Hi there. We are “back” after a long, work-induced pause in our blogging. We are planning to blog again more regularly and hopefully post new things from the farm and some “greatest hits” from our restaurant, Timber & Salt. (Timber & Salt is in the awesome town of Redwood City, in Silicon Valley, btw).
In any event, we are well into our third year running Timber & Salt. Happily we can say the food, drinks and service have never been better. We are very busy, reviews are good and the business is a going concern- so we aren’t going anywhere. Just the other day Brian Matulis, our bar manager / partner, and I realized that we have already lasted well beyond the expected “expiration date” of most new restaurants. We enjoyed that for about five seconds and then got back to work.
So how did we get to our third year? After a good, but somewhat
frantic “bumpy” start, operations at the restaurant finally started to get truly “settled” late in our second year. We brought on Isaac Miller, an experienced chef from a critically acclaimed restaurant in San Francisco called Maven. (Not surprisingly, Maven specializes in seasonal California cuisine that compliments craft cocktails…sound familiar?) Isaac’s management of the kitchen complimented Brian’s already successful bar program and we finally got the restaurant close to what we imagined when we started this project over five (!) years ago. And that feels pretty good, but there is one big thing left to address.
You see we have this “Farm”. At one point it was a really a big garden. But over the last few years we have an experienced friend (Daniel) helping us, and the garden has expanded to the point that it is getting truly “farm-like”. When you have 30+ fruit trees, 10 raised beds, and 4 large open plots, all on a schedule- it starts to feel like a farm (large, organized garden?). And when you have a farm and a restaurant, well, you want to serve up some of that fresh, seasonal, local produce in innovative, tasty dishes and cocktails.

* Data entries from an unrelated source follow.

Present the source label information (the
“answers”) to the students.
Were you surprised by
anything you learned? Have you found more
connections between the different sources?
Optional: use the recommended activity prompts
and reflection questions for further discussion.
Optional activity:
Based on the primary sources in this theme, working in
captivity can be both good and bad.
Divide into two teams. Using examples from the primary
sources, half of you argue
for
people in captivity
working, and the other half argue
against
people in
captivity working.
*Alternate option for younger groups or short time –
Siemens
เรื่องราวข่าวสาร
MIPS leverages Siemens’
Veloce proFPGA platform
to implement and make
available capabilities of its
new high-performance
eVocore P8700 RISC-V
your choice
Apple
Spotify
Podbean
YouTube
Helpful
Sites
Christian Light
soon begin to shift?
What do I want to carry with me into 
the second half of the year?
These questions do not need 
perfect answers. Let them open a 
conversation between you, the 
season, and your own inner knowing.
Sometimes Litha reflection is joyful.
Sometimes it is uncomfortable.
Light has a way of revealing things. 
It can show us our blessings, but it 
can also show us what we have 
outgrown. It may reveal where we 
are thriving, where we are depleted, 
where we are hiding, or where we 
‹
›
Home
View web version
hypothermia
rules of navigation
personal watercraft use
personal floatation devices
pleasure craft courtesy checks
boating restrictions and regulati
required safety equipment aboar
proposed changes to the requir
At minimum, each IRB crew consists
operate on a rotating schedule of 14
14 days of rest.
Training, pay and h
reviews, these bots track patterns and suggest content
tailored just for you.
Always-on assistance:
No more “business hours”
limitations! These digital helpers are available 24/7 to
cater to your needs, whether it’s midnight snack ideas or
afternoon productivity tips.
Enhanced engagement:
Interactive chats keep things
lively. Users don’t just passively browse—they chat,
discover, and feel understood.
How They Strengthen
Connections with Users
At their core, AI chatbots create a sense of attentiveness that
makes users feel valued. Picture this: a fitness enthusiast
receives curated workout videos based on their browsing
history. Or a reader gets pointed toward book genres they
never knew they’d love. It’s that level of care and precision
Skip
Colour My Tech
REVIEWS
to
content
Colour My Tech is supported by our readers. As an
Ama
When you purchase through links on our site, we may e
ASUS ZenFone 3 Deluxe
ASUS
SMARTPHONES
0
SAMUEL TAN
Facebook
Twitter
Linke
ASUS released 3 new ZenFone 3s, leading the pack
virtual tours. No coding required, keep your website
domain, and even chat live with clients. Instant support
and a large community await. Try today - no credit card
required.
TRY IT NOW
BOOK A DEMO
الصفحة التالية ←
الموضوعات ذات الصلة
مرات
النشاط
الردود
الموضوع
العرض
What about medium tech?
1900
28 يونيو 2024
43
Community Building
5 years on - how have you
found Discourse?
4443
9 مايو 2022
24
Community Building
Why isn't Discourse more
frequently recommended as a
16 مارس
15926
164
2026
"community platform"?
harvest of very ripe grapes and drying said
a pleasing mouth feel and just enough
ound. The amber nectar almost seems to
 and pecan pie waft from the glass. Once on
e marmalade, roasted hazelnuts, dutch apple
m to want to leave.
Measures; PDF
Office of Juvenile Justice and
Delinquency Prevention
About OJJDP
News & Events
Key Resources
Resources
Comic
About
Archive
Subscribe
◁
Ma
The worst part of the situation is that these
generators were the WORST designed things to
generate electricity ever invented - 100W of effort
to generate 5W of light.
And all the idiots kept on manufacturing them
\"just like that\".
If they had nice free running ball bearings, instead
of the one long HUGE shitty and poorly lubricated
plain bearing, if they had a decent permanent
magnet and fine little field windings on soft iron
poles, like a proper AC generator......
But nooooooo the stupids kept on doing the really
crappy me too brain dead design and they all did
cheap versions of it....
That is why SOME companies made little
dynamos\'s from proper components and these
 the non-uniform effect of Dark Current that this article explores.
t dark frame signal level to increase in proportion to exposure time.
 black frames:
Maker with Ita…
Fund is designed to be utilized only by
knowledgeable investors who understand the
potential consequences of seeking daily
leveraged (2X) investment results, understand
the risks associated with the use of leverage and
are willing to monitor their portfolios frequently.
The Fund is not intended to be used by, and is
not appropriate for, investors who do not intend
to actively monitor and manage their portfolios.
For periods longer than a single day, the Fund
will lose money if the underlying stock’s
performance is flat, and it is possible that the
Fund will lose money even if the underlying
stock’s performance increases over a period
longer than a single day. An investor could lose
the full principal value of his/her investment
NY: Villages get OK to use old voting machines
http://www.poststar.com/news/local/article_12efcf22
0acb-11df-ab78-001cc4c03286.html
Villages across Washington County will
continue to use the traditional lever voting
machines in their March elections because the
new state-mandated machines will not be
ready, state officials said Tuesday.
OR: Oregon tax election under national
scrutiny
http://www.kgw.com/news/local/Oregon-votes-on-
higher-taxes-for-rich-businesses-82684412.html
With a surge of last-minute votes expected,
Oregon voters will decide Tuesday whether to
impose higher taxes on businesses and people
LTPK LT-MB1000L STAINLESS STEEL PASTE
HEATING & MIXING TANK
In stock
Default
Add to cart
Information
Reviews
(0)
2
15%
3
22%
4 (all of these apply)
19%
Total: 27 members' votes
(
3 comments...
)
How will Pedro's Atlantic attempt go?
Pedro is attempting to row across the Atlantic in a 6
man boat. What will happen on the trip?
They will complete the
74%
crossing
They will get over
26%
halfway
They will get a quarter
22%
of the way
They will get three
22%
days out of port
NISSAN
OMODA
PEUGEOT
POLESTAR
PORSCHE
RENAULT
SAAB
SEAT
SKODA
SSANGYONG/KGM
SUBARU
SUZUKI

Not to say we haven’t been using produce from the farm at Timber & Salt for the last few years, we have. In no particular order, we consistently use our Meyer lemons, lime leaves, mint, chives, thyme and basil in both the bar and kitchen. We also get lovely “spurts” of tomatoes, squash, greens, onions, radishes, strawberries and stone fruits that make for great eating (and, in some cases, drinking). But overall, the availability of our produce has been inconsistent, at best.
But this year, weather permitting, we have a plan. Our team is working with Daniel and we aim to have a consistent (and abundant) supply of herbs, tomatoes, squash and stone fruit throughout the summer and fall. And we hope to consistently feature some of the best tasting, and truly “local” produce at Timber & Salt over the next few months.
This will not be easy. It’s one thing to plant some stuff that you harvest once a year (past readers may recall dozens of blog posts about what to do with produce from your garden when you get it all at once). But for the restaurant, we are staggering planting times and varietals to make for a longer season and harvest. We expect that this will be a “learning” year…but even with some fits and starts we will have a lot of tasty food to enjoy and share.
We will keep everyone posted on our progress and also let everyone know when dishes at the restaurant are featuring some truly “just-picked” produce. Meanwhile, here are a few pics….
Good luck. It’s hard to develop a harvesting schedule! Good to try
Thanks. It may take a few years to get it right, but well worth the effort.
Congratulations Jack and I are so happy for your success
Love that the blog is back
Welcome back ! 🙂
Welcome back! So wonderful to hear about your success and your Adventures in Food. Let’s raise a glass to pursuing dreams and good food. *Clink!*
Congratulations on your success! I hope to get to Timber & Salt one of these times in my travels.
Welcome back to this realm! I know the never-ending sweat and focus a restaurant takes, never mind a “farm” and am grateful to see your lovely “face” pop back in over here. And to share such happy news of continued enjoyment at your craft(s)!
So excited that the Putney Farm blog is back! We’ve missed it. So glad the farm and restaurant support one another in complement. What an achievement! Thanks for the recipes! Looking forward to seeing you both this weekend. XXx Ann & Russ
From: on behalf of Putney Farm Reply-To: Putney Farm Date: 24, April 2019 at 8:26 AM To: Ann Hayes Subject: [New post] Timber & Salt Year 3: Finally (Really) Using the Garden / Farm
putneyfarm posted: “Hi there. We are “back” after a long, work-induced pause in our blogging. We are planning to blog again more regularly and hopefully post new things from the farm and some “greatest hits” from our restaurant, Timber & Salt. (Timber & Salt is in th”
The cod dish looks very nice. I drove by red wood city area once. There was an area where The trees were so big that they made you respect them simply by looking up at them. happy growing. I love your pictures.